Your assignment: Two lines in the listing below mark the span: one contains "sự nghiệp cách mạng" and one contains "пользователей портала и". Reproduce both of them and everything between, exactly.

_ _ _ _ _

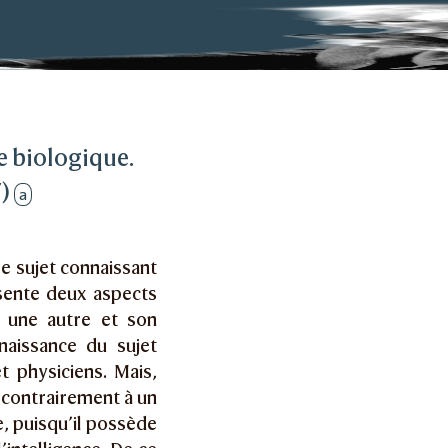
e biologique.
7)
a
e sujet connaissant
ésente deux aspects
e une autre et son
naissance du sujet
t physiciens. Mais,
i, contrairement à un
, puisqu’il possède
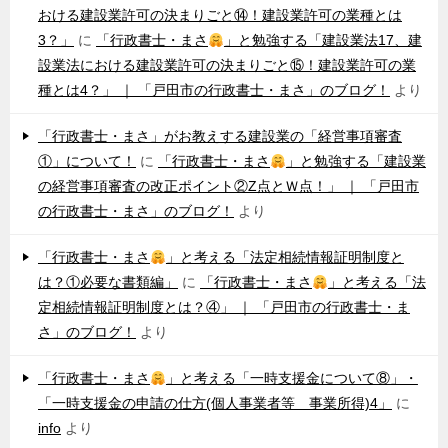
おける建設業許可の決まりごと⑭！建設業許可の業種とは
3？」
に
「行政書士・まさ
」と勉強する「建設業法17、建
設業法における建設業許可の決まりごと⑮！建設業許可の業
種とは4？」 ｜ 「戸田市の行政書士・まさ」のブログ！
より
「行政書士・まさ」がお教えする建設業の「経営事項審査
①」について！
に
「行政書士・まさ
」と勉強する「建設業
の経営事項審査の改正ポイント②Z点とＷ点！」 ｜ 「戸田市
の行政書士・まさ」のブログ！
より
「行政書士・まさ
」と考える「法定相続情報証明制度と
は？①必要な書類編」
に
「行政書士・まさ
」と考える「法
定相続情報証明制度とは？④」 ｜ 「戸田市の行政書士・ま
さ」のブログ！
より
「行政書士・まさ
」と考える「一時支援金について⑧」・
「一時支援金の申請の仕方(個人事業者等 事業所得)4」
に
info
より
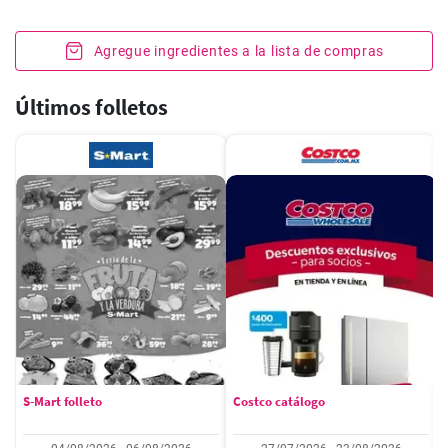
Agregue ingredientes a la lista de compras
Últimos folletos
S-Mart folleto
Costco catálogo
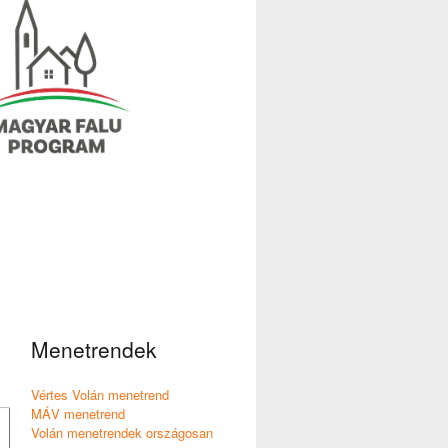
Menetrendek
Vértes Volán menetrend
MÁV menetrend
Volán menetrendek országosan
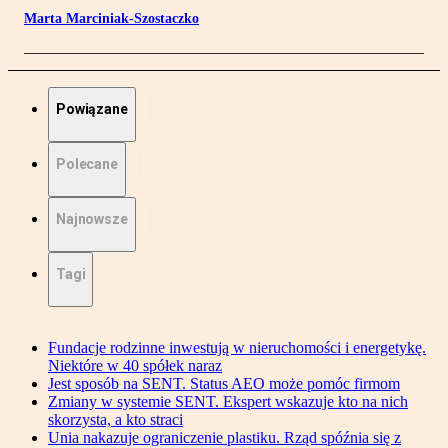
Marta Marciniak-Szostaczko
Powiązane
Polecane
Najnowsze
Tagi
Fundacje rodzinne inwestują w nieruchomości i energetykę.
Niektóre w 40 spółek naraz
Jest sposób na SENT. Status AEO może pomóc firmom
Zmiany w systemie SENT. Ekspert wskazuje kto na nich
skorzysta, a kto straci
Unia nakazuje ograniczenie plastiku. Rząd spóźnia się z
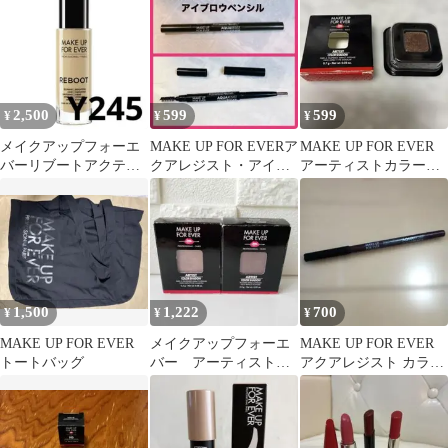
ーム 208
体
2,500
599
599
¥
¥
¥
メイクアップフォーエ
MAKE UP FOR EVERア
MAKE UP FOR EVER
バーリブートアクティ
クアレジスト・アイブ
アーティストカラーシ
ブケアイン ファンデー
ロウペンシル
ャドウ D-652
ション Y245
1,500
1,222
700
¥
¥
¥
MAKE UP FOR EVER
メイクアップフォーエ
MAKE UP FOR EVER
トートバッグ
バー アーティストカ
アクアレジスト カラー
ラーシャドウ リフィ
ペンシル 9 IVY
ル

_ _ _ _ _

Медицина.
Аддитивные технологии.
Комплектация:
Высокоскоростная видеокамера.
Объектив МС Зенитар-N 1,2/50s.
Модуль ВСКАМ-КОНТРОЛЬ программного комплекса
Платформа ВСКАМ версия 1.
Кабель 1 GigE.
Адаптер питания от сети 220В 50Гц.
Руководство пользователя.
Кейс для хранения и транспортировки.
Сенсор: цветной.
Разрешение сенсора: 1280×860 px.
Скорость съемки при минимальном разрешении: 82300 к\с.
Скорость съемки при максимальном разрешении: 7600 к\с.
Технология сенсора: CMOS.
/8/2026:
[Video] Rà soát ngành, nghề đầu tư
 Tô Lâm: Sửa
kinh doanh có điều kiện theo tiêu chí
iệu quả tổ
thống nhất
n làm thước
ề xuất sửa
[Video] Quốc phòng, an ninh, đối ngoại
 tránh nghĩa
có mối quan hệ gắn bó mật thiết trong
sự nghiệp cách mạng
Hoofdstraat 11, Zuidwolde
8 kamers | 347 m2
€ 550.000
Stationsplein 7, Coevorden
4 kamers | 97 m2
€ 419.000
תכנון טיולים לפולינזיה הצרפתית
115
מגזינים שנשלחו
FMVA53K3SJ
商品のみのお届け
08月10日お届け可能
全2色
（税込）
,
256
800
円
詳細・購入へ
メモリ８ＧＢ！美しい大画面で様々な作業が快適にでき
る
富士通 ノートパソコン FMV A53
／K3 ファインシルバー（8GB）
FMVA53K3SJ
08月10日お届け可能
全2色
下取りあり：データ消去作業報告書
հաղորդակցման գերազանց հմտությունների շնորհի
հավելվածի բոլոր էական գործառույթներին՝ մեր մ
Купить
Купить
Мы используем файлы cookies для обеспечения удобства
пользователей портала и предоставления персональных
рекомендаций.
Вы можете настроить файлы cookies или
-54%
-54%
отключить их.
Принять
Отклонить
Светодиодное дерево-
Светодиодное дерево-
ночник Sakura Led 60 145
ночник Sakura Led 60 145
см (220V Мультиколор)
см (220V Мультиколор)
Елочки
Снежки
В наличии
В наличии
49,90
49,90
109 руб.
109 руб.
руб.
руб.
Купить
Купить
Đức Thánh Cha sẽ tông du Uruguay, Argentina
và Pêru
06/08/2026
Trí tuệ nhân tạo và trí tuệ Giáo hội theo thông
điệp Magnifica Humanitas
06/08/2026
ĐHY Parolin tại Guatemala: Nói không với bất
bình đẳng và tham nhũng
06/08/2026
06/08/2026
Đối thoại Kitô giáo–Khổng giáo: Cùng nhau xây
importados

_ _ _ _ _

Reply to the exercise:
sự nghiệp cách mạng
Hoofdstraat 11, Zuidwolde
8 kamers | 347 m2
€ 550.000
Stationsplein 7, Coevorden
4 kamers | 97 m2
€ 419.000
תכנון טיולים לפולינזיה הצרפתית
115
מגזינים שנשלחו
FMVA53K3SJ
商品のみのお届け
08月10日お届け可能
全2色
（税込）
,
256
800
円
詳細・購入へ
メモリ８ＧＢ！美しい大画面で様々な作業が快適にでき
る
富士通 ノートパソコン FMV A53
／K3 ファインシルバー（8GB）
FMVA53K3SJ
08月10日お届け可能
全2色
下取りあり：データ消去作業報告書
հաղորդակցման գերազանց հմտությունների շնորհի
հավելվածի բոլոր էական գործառույթներին՝ մեր մ
Купить
Купить
Мы используем файлы cookies для обеспечения удобства
пользователей портала и предоставления персональных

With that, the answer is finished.